A los diez años y equipada con una libreta, lonchera y binoculares, una niña llamada Rachel Carson (1907-1964) explora con soltura los bosques de Springdale, Pensilvania, observando patrones migratorios de aves y escribiendo con precisión cómo los hábitos de gusanos activan la fertilidad de la tierra. Autodefinida como reportera e intérprete del mundo natural, en la década de 1950 una Rachel ya convertida en zoóloga marina emergería como autora reconocida gracias a su trilogía de la vida en el océano.

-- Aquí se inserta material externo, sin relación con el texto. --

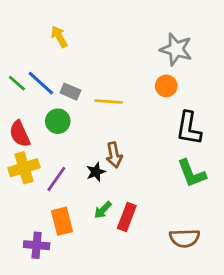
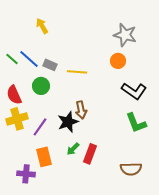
black L-shape: (189, 128) -> (134, 91), turned -65
black star: (96, 172) -> (68, 122), size x1.5

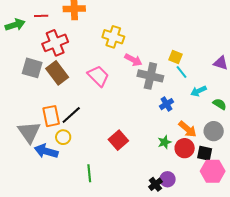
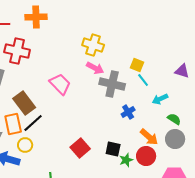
yellow cross: (113, 37) -> (93, 45), moved
red cross: (55, 43) -> (17, 51), turned 35
brown rectangle: (57, 73) -> (24, 103), moved
green semicircle: (220, 104) -> (174, 119), moved
green star: (164, 142) -> (126, 160), moved
black square: (205, 153) -> (113, 149), moved

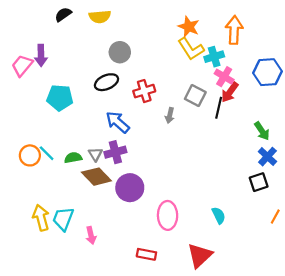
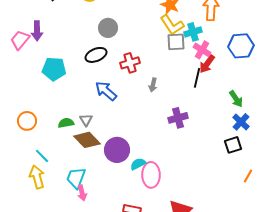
gray square: (195, 95) -> (176, 42), moved, turned -30
purple cross: (115, 152) -> (178, 118), moved
cyan line: (47, 153) -> (42, 156), moved
cyan semicircle: (219, 215) -> (138, 164), moved, turned -91
cyan trapezoid: (63, 219) -> (76, 178), moved

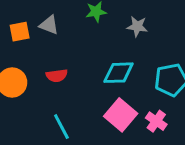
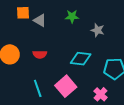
orange square: (20, 32) -> (23, 13), moved
pink square: (121, 115) -> (66, 86), moved

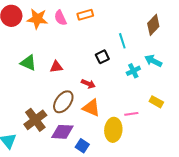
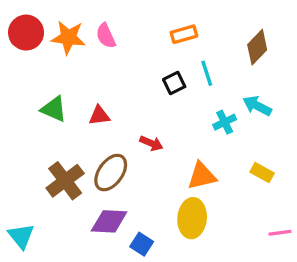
orange rectangle: (85, 15) -> (184, 34), moved
black square: (102, 57) -> (174, 83), moved
orange triangle: (91, 108) -> (202, 176), moved, turned -36
pink line: (131, 114) -> (280, 233), moved
brown cross: (35, 120) -> (65, 181), moved

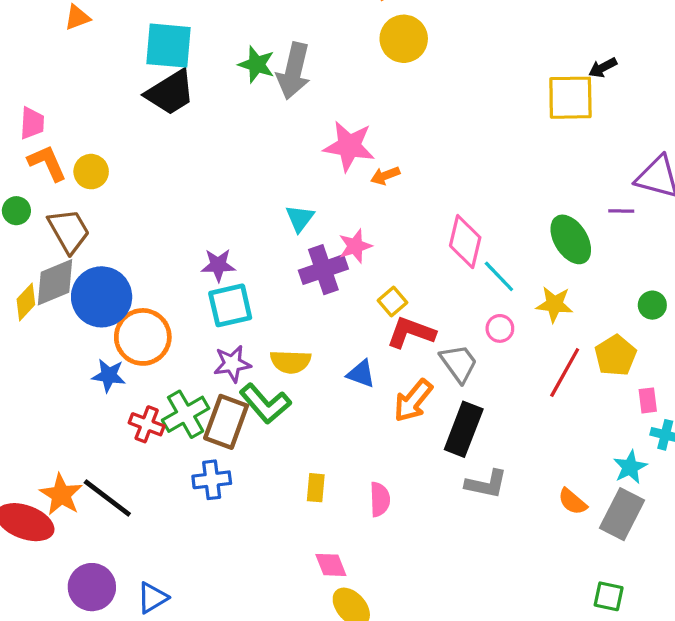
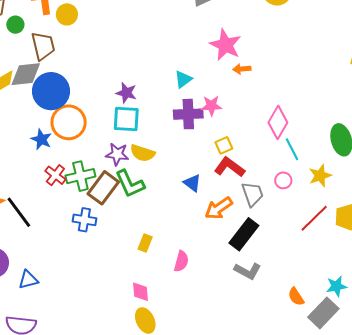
yellow star: (554, 304) -> (320, 176), turned 30
yellow semicircle: (291, 362) -> (142, 153), moved

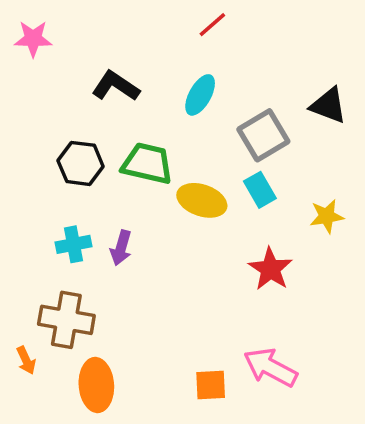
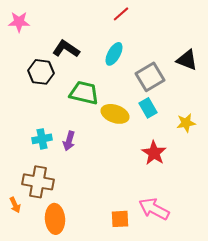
black hexagon: (81, 163) -> (41, 72), moved

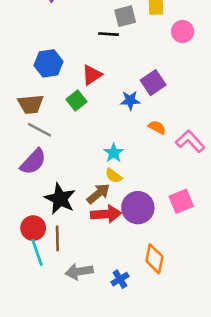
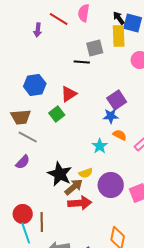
blue star: (130, 100) -> (111, 116), moved
cyan star: (114, 153) -> (100, 146), moved
purple semicircle: (33, 162) -> (23, 162), size x0.7
yellow semicircle: (114, 176) -> (86, 173), turned -56
black star: (60, 199) -> (60, 174), moved
purple circle: (138, 208) -> (111, 185), moved

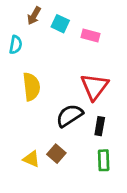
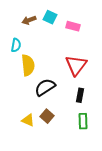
brown arrow: (34, 16) -> (29, 20), moved, turned 40
cyan semicircle: (16, 45) -> (16, 45), moved
black semicircle: (69, 116) -> (45, 87), moved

En ella articuló matices literarios con sofisticada evidencia científica para narrar tanto la belleza del mundo submarino como el impacto humano en sus ciclos.
Los acuciosos relatos de Carson alcanzarían su cenit con Primavera Silenciosa (1962), libro que hoy es considerado pilar fundamental de la ecología moderna, al demostrar las consecuencias fatales del uso indiscriminado del pesticida DDT, dada su toxicidad e irreversible condición de almacenarse en tierra y agua. Este entendimiento y narración de la naturaleza no como un universo inmóvil, sino como una conjunción de sistemas complejos e interconectados, no hubiera sido posible sin el curso postal de la Escuela Agrícola de la Universidad de Cornell, que a principios de siglo permitió que niñas y niños como Rachel tuvieran experiencias transformadoras con aves, peces, anfibios, reptiles, mamíferos, insectos y plantas, sin importar riesgos asociados a caídas o contacto directo con la tierra.
Mientras pienso en el renovado interés por exploradores naturalistas, como Darwin, Humboldt y la misma Carson, recuerdo haber sido testigo de una de las salidas fuera del aula de escolares santiaguinos, específicamente al Parque Quinta Normal o, mejor dicho, al “museo que alberga el esqueleto de la ballena”, obviando que lo que rodea al edificio contiene vestigios del que fuera nuestro Jardin des Plantes. ¿Qué pasaría si, además, deambularan curiosamente entre arboledas catalogando especies? ¿O aprendieran geometría identificando formas de crecimiento de los troncos? ¿O registraran sus colores y texturas para adentrarse luego en su fisiología?
El valor pedagógico y cultural que pueden alcanzar excursiones al mundo exterior cobra hoy más sentido que nunca. Darse cuenta de que el recorrido del agua forma una cuenca geográfica, o reconocer que la cordillera de los Andes es clave para entender, por ejemplo, la riqueza de Chile, puede alimentar un sentido de nación. Saber de nuestros ecosistemas determina ineludiblemente una responsabilidad sobre ellos.